* **What the task requires**
If a line below contains the string "Chino", copy it out.

===== Data to examine

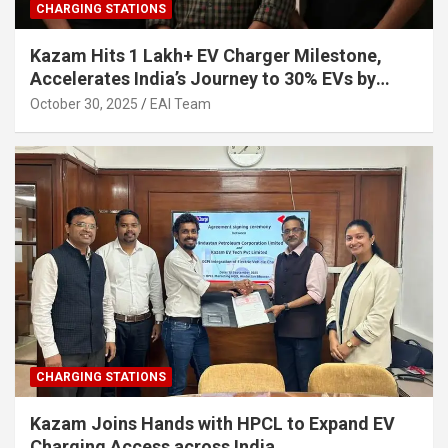
CHARGING STATIONS
Kazam Hits 1 Lakh+ EV Charger Milestone,
Accelerates India’s Journey to 30% EVs by
2030
October 30, 2025
EAI Team
CHARGING STATIONS
Kazam Joins Hands with HPCL to Expand EV
Charging Access across India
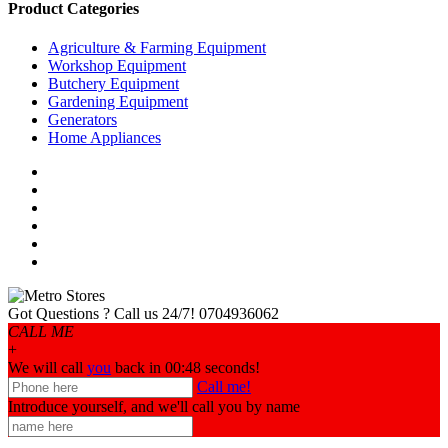
Product Categories
Agriculture & Farming Equipment
Workshop Equipment
Butchery Equipment
Gardening Equipment
Generators
Home Appliances
Got Questions ? Call us 24/7!
0704936062
CALL ME
+
We will call
you
back in 00:
48
seconds!
Call me!
Introduce yourself, and we'll call you by name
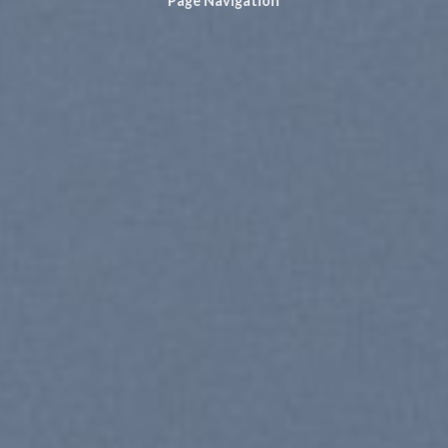
Page Navigation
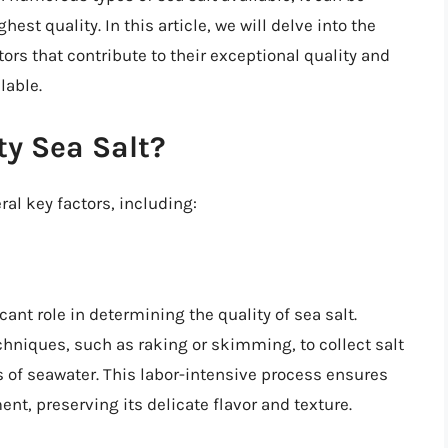
est quality. In this article, we will delve into the
tors that contribute to their exceptional quality and
lable.
y Sea Salt?
ral key factors, including:
ant role in determining the quality of sea salt.
hniques, such as raking or skimming, to collect salt
s of seawater. This labor-intensive process ensures
nt, preserving its delicate flavor and texture.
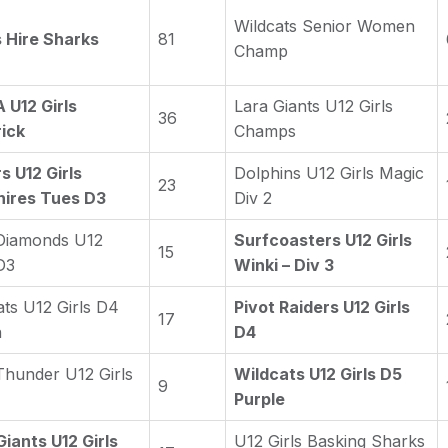
Wildcats Senior Women
s Hire Sharks
81
Champ
U12 Girls
Lara Giants U12 Girls
36
ick
Champs
s U12 Girls
Dolphins U12 Girls Magic
23
ires Tues D3
Div 2
Diamonds U12
Surfcoasters U12 Girls
15
D3
Winki – Div 3
ats U12 Girls D4
Pivot Raiders U12 Girls
17
n
D4
Thunder U12 Girls
Wildcats U12 Girls D5
9
Purple
Giants U12 Girls
U12 Girls Basking Sharks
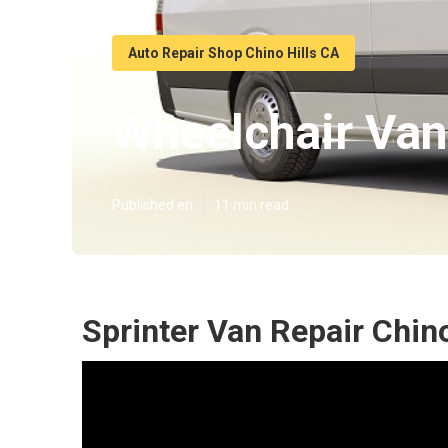
Auto Repair Shop Chino Hills CA
Wheelchair Van
Published en
11 min read
Sprinter Van Repair Chino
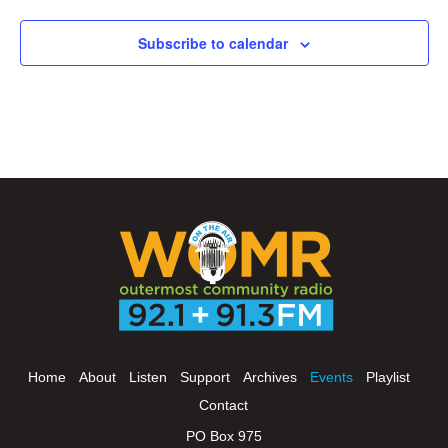
Subscribe to calendar
Home
About
Listen
Support
Archives
Events
Playlist
Contact
PO Box 975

==========

* **Worked solution**
Auto Repair Shop Chino Hills CA
Sprinter Van Repair Chino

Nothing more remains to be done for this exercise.